= Sasha Johnson Manning =

British singer

Sasha Johnson Manning (born 1963) is an English composer specialising in vocal pieces.

She graduated in voice and cello from the Royal Academy of Music in 1985. She has worked as a full-time soprano and composer ever since. Her singing career includes the BBC Radio 4s The Daily Service and extensive oratorio work throughout the country. She has performed across Europe and in Israel and the USA. She has worked with the Deller Consort, The Academy of St Martin in the Fields, the Britten Singers, Musical Offering and Partita.

As a composer Sasha specialises in writing for voices and held the position of composer-in-residence of the Saint Louis Chamber Chorus of Missouri for eight years, culminating in a "Requiem for St. Louis." Sasha has composed for Emma Kirkby, James Bowman, Lynne Dawson, Claron McFadden and the London Baroque. She now also sings in Saint Mary's Parish Church in Bowdon.

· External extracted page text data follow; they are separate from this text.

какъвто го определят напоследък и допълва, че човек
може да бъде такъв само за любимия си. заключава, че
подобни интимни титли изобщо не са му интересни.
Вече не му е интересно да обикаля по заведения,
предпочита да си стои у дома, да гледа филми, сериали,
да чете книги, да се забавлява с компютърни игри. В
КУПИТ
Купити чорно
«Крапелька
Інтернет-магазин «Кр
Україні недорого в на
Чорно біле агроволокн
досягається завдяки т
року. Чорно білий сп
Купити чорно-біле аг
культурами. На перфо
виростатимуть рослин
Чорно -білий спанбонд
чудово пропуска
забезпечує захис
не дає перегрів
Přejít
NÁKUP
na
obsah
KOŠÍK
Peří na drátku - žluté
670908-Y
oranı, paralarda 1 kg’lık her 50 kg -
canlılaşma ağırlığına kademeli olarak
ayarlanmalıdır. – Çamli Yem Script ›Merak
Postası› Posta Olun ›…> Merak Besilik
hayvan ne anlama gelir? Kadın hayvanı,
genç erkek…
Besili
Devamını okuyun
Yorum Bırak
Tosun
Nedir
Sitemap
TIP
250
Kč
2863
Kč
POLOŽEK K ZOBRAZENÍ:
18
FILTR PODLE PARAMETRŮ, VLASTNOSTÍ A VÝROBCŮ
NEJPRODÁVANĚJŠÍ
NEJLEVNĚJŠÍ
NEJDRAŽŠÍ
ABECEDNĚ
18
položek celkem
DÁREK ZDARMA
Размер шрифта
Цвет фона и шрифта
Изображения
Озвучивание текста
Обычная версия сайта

In 2007 she composed the music for a major new piece, The Manchester Carols, a festive suite of new carols with words by soon-to-be Poet Laureate, Carol Ann Duffy. The world premiere of The Manchester Carols took place at the Royal Northern College of Music in Manchester on 14 December 2007. The Manchester Carols were published by Faber Music in 2009.

Since 2006, when her 'Composer Residency' with the Saint Louis Chamber Chorus ended, she has continued to earn commissions from several ensembles in St. Louis, including St. Peter's Episcopal Church, Ladue, Third Baptist Church (St. Louis), Grand Center; the Music Department of Washington University in St. Louis. Several of her more recent works for the Saint Louis Chamber Chorus have been included on recordings on the Regent Records (UK), and her anthem "Out of the Deep" has been published by E. C. Schirmer, Inc.